Linear ode; how does answer key get this?

[find_the_fun]

Solve the linear equation:

[math]x\frac{dy}{dx}-y=x^2sinx[/math]
rewrite [math]\frac{dy}{dx}-\frac{y}{x}=\frac{x^2sinx}{x}=xsinx[/math]
[math]P(x)=\frac{-1}{x}[/math]
So [math]e^ { \int \frac{-1}{x} dx }=-1[/math]<=this is where I went wrong
[math]\frac{d}{dx}[-y]=-xsinx[/math]
[math]\int -x sin(x)=xcosx-sinx +C[/math] but the answer key gives [math]y=cx-xcosx[/math]

 

[topsquark]

[math]P(x)=\frac{-1}{x}[/math]
So [math]e^ { \int \frac{-1}{x} dx }=-1[/math]

Check your integral again. [math]e^{\int -\frac{1}{x}~dx} = -x[/math]

-Dan

 

[I like Serena]

Check your integral again. [math]e^{\int -\frac{1}{x}~dx} = -x[/math]

-Dan

Erm...
$$e^{\int -\frac{1}{x}~dx} = e^{-\ln x+c_1}=e^{\ln(1/x)+c_1}=\frac{c_2}{x}$$

 

[find_the_fun]

Erm...
$$e^{\int -\frac{1}{x}~dx} = e^{-\ln x+c_1}=e^{\ln(1/x)+c_1}=\frac{c_2}{x}$$

Ok I'm still stuck but I may know why. Isn't $e^{-lnx}=-x$?

 

[I like Serena]

Ok I'm still stuck but I may know why. Isn't $e^{-lnx}=-x$?

Because when we apply the rule $y\ln x=\ln x^y$, we get:
$$e^{-\ln x}=e^{-1 \cdot \ln x}
=e^{\ln x^{-1}}=e^{\ln (1/x)}=\frac{1}{x}$$

 

[topsquark]

Ok I'm still stuck but I may know why. Isn't $e^{-lnx}=-x$?
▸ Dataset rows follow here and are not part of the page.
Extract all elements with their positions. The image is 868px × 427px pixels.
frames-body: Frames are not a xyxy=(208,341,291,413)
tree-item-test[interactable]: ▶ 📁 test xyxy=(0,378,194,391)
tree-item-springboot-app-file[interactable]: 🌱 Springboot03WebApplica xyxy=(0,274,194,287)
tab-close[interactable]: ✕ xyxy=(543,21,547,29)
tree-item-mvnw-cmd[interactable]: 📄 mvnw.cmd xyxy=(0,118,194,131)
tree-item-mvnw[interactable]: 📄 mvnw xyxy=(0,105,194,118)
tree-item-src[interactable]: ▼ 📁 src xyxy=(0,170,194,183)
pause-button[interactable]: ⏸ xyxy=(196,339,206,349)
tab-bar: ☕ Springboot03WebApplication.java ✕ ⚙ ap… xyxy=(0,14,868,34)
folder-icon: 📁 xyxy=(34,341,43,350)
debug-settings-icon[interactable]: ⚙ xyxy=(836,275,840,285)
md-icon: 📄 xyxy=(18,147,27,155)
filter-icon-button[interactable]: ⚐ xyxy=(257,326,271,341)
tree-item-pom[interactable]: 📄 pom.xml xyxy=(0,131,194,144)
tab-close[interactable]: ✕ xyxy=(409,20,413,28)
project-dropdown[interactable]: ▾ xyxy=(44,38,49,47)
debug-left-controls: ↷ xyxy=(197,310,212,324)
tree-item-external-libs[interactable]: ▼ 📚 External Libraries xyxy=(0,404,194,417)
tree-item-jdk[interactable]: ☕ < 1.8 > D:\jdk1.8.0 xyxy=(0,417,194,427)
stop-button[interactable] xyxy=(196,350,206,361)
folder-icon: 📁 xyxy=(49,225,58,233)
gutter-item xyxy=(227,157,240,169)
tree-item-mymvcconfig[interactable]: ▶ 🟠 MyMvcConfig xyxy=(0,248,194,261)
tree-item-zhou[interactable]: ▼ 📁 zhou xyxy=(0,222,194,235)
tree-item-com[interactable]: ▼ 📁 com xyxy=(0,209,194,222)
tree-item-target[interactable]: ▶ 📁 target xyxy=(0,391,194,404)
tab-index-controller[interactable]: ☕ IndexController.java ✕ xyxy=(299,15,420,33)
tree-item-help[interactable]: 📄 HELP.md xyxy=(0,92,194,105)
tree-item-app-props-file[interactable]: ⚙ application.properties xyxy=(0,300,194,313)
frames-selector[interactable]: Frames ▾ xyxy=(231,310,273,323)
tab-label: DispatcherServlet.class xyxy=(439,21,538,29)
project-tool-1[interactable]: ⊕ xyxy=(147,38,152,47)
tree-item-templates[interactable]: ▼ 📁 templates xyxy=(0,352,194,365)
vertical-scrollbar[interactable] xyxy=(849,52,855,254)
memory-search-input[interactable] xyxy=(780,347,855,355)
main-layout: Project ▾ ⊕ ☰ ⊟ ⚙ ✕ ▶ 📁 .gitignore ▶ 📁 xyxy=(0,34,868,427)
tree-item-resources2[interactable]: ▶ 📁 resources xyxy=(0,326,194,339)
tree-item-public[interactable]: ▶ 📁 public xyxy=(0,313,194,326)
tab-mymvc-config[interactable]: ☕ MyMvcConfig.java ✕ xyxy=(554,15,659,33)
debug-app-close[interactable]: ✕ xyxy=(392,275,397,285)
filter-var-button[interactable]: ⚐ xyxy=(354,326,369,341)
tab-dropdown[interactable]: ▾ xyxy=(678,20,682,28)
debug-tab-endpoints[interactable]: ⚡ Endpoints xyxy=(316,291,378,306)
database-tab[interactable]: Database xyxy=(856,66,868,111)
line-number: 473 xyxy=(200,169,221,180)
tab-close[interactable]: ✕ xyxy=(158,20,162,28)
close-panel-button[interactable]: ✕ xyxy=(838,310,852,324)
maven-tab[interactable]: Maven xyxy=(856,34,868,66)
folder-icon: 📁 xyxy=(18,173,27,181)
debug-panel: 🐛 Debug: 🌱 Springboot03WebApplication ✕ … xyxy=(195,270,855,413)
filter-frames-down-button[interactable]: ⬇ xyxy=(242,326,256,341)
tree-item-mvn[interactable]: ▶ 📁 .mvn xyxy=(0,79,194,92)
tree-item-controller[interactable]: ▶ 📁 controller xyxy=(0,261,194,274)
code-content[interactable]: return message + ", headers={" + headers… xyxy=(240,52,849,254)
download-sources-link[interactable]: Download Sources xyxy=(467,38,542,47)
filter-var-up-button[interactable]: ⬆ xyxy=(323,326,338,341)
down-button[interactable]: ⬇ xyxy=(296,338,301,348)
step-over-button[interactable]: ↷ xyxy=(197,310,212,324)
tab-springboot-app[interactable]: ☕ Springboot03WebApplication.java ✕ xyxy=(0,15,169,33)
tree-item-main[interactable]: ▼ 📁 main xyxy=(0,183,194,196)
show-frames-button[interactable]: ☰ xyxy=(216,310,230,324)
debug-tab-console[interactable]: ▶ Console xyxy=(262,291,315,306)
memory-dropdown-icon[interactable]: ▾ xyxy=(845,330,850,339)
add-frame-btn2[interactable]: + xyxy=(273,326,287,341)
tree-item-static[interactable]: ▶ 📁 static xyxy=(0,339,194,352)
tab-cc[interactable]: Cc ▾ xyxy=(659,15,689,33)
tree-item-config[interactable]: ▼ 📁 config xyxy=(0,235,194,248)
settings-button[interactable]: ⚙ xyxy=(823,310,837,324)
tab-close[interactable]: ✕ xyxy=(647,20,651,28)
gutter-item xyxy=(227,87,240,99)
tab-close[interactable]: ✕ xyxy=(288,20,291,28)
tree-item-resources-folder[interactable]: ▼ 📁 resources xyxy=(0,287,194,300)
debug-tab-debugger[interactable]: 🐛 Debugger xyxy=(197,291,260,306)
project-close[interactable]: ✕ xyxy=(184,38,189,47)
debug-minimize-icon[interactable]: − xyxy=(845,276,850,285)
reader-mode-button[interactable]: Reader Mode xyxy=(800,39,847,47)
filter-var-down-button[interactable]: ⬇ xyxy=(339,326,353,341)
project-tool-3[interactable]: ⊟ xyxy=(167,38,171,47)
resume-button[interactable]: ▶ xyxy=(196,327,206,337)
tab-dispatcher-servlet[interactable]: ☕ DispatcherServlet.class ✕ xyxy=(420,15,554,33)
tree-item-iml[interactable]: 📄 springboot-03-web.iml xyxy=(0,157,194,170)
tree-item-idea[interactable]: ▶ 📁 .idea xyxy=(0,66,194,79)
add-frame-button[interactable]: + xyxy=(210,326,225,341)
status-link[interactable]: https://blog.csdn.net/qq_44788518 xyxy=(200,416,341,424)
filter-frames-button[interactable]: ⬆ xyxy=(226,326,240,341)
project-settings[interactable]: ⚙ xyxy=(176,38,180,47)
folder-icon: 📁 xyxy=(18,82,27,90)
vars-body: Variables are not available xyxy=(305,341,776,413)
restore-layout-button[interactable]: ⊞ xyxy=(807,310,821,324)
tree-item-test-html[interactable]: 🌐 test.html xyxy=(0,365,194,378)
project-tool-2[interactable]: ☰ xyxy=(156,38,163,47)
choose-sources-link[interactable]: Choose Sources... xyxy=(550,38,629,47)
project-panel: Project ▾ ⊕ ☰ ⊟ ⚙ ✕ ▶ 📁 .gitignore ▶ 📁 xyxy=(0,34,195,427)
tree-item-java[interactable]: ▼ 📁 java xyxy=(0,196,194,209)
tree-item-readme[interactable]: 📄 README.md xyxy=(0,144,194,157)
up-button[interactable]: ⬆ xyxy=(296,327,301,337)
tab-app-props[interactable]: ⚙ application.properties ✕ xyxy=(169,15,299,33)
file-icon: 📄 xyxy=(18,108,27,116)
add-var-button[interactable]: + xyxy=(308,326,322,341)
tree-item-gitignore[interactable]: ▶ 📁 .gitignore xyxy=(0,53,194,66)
Sort of. As I like Serena pointed out I was ignoring the arbitrary constant in the integration.
[math]\int -\frac{1}{x}~dx = -ln|x| + C[/math]

-Dan

 

[find_the_fun]

I finally get it now :) One more question, why is the interval [math](0, \infty)[/math]? Is it because it because x can't be 0 because there's the intermediate step [math]\frac{d}{dx}[\frac{y}{x}][/math]?

 

[I like Serena]

I finally get it now :) One more question, why is the interval [math](0, \infty)[/math]? Is it because it because x can't be 0 because there's the intermediate step [math]\frac{d}{dx}[\frac{y}{x}][/math]?
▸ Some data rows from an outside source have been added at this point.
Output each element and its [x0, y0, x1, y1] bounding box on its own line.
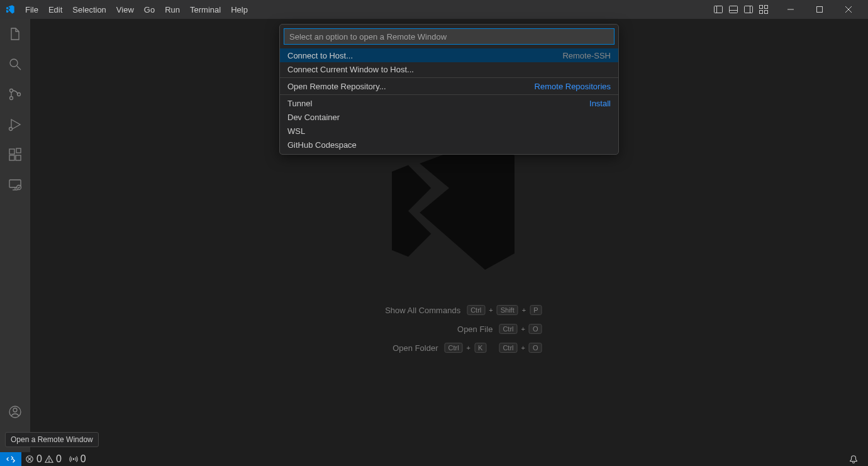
quickpick-item[interactable]: Connect to Host...Remote-SSH — [280, 48, 618, 62]
shortcut-row: Open FolderCtrl+KCtrl+O — [357, 343, 542, 353]
remote-indicator-button[interactable] — [0, 452, 21, 466]
layout-controls — [711, 2, 771, 17]
shortcut-keys: Ctrl+KCtrl+O — [445, 343, 542, 353]
key: Ctrl — [467, 305, 485, 315]
svg-point-17 — [10, 97, 13, 100]
port-count: 0 — [81, 453, 86, 465]
svg-rect-0 — [715, 6, 723, 13]
svg-point-35 — [48, 461, 49, 462]
quickpick-panel: Connect to Host...Remote-SSHConnect Curr… — [279, 24, 619, 155]
main-menu: FileEditSelectionViewGoRunTerminalHelp — [20, 3, 253, 17]
key: O — [529, 343, 542, 353]
svg-point-14 — [10, 59, 18, 67]
activity-bar — [0, 19, 30, 452]
menu-run[interactable]: Run — [160, 3, 185, 17]
quickpick-separator — [280, 94, 618, 95]
svg-rect-8 — [760, 11, 763, 14]
explorer-icon[interactable] — [0, 19, 30, 49]
run-debug-icon[interactable] — [0, 109, 30, 140]
key: Shift — [497, 305, 518, 315]
svg-point-36 — [73, 458, 74, 460]
quickpick-item[interactable]: Open Remote Repository...Remote Reposito… — [280, 79, 618, 93]
extensions-icon[interactable] — [0, 140, 30, 170]
quickpick-item[interactable]: Dev Container — [280, 110, 618, 124]
vscode-logo-icon — [5, 4, 15, 14]
toggle-primary-sidebar-icon[interactable] — [711, 2, 726, 17]
quickpick-item-label: Tunnel — [287, 99, 312, 108]
accounts-icon[interactable] — [0, 397, 30, 427]
remote-tooltip: Open a Remote Window — [5, 432, 99, 447]
menu-edit[interactable]: Edit — [43, 3, 67, 17]
svg-rect-7 — [765, 6, 768, 9]
notifications-bell-icon[interactable] — [845, 452, 862, 466]
window-minimize-button[interactable] — [776, 0, 805, 19]
quickpick-list: Connect to Host...Remote-SSHConnect Curr… — [280, 48, 618, 154]
remote-explorer-icon[interactable] — [0, 170, 30, 200]
editor-area: Show All CommandsCtrl+Shift+POpen FileCt… — [30, 19, 868, 452]
shortcut-row: Show All CommandsCtrl+Shift+P — [357, 305, 542, 315]
quickpick-item[interactable]: Connect Current Window to Host... — [280, 62, 618, 76]
menu-selection[interactable]: Selection — [67, 3, 111, 17]
quickpick-item-label: GitHub Codespace — [287, 140, 357, 150]
shortcut-keys: Ctrl+O — [499, 324, 542, 334]
shortcut-label: Show All Commands — [379, 306, 460, 315]
svg-rect-4 — [745, 6, 753, 13]
key: P — [530, 305, 542, 315]
shortcut-keys: Ctrl+Shift+P — [467, 305, 542, 315]
quickpick-item-label: Connect to Host... — [287, 51, 353, 60]
svg-rect-6 — [760, 6, 763, 9]
search-icon[interactable] — [0, 49, 30, 79]
svg-rect-23 — [16, 148, 21, 153]
svg-line-15 — [17, 66, 21, 70]
svg-rect-20 — [9, 149, 14, 154]
quickpick-item-label: WSL — [287, 126, 305, 136]
key: Ctrl — [499, 343, 517, 353]
ports-status[interactable]: 0 — [65, 452, 90, 466]
svg-point-19 — [9, 128, 13, 131]
customize-layout-icon[interactable] — [756, 2, 771, 17]
quickpick-item[interactable]: GitHub Codespace — [280, 138, 618, 152]
window-close-button[interactable] — [834, 0, 863, 19]
svg-rect-11 — [817, 7, 823, 13]
menu-view[interactable]: View — [111, 3, 139, 17]
menu-terminal[interactable]: Terminal — [185, 3, 226, 17]
svg-rect-22 — [16, 155, 21, 160]
svg-rect-9 — [765, 11, 768, 14]
svg-rect-21 — [9, 155, 14, 160]
key: K — [474, 343, 486, 353]
quickpick-item-hint: Remote Repositories — [535, 82, 611, 91]
menu-help[interactable]: Help — [226, 3, 253, 17]
shortcut-row: Open FileCtrl+O — [357, 324, 542, 334]
warning-count: 0 — [56, 453, 62, 465]
svg-point-16 — [10, 89, 13, 92]
toggle-secondary-sidebar-icon[interactable] — [741, 2, 756, 17]
statusbar: 0 0 0 — [0, 452, 868, 466]
quickpick-item-label: Connect Current Window to Host... — [287, 65, 414, 74]
svg-rect-2 — [730, 6, 738, 13]
quickpick-separator — [280, 77, 618, 78]
quickpick-item-label: Dev Container — [287, 113, 340, 122]
titlebar: FileEditSelectionViewGoRunTerminalHelp — [0, 0, 868, 19]
problems-status[interactable]: 0 0 — [21, 452, 65, 466]
quickpick-item-label: Open Remote Repository... — [287, 82, 386, 91]
toggle-panel-icon[interactable] — [726, 2, 741, 17]
menu-go[interactable]: Go — [139, 3, 160, 17]
welcome-shortcuts: Show All CommandsCtrl+Shift+POpen FileCt… — [357, 305, 542, 353]
shortcut-label: Open Folder — [357, 343, 438, 353]
source-control-icon[interactable] — [0, 79, 30, 109]
quickpick-item-hint: Install — [589, 99, 611, 108]
quickpick-item[interactable]: TunnelInstall — [280, 96, 618, 110]
svg-point-29 — [13, 408, 17, 412]
menu-file[interactable]: File — [20, 3, 43, 17]
quickpick-item[interactable]: WSL — [280, 124, 618, 138]
quickpick-input[interactable] — [284, 28, 615, 45]
shortcut-label: Open File — [411, 325, 492, 334]
quickpick-item-hint: Remote-SSH — [562, 51, 611, 60]
window-maximize-button[interactable] — [805, 0, 834, 19]
key: O — [529, 324, 542, 334]
key: Ctrl — [445, 343, 463, 353]
key: Ctrl — [499, 324, 517, 334]
error-count: 0 — [36, 453, 42, 465]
Intermediate steps do not really count.
They can introduce new solutions, or "lose" solutions, such as in this case.
Ultimately, we have to check the solutions against the original equation and consider what should happen to all the solutions we inadvertently either introduced, or eliminated.
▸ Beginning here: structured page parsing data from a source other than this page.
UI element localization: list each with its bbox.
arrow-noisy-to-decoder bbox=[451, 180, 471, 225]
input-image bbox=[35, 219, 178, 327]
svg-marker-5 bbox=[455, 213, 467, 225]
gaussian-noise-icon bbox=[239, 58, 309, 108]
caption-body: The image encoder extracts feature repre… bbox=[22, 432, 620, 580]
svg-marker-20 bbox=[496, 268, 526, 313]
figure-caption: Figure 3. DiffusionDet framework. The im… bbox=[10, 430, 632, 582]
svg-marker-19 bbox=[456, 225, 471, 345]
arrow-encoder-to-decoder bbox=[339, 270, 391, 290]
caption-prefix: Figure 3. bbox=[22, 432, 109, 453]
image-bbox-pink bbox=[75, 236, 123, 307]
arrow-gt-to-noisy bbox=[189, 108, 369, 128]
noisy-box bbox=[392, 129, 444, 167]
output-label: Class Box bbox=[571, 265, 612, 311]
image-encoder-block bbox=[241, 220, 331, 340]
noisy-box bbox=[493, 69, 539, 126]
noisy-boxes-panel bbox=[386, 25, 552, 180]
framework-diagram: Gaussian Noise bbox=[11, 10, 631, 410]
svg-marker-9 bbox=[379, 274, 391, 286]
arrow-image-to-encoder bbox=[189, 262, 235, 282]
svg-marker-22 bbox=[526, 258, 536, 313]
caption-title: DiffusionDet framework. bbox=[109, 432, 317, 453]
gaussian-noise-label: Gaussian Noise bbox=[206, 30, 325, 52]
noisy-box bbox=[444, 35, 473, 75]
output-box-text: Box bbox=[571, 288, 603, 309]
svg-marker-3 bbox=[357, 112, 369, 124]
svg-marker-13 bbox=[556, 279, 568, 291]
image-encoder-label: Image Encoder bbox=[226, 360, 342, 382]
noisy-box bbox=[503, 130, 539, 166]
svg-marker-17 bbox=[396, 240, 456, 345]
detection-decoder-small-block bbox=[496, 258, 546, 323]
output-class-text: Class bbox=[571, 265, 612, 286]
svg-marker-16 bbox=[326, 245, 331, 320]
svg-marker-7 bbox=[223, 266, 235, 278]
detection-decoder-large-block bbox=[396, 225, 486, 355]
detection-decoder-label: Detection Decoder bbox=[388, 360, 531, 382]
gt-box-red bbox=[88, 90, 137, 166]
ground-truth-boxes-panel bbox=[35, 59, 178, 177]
The domain of the solution is actually all of $\mathbb R$ and the constant $c$ can also take all real values.
We can tell by substituting the solution we found in the original equation.

The solution is:
$$y=cx-x\cos x \Rightarrow \d y x = c - \cos x + x\sin x$$
Substituting gives:
$$x\d yx - y = x(c - \cos x + x\sin x) - (cx-x\cos x) = x^2\sin x$$
So the solution satisfies the ODE for all values of $x$.
That is including $x=0$ for which the equation is well defined.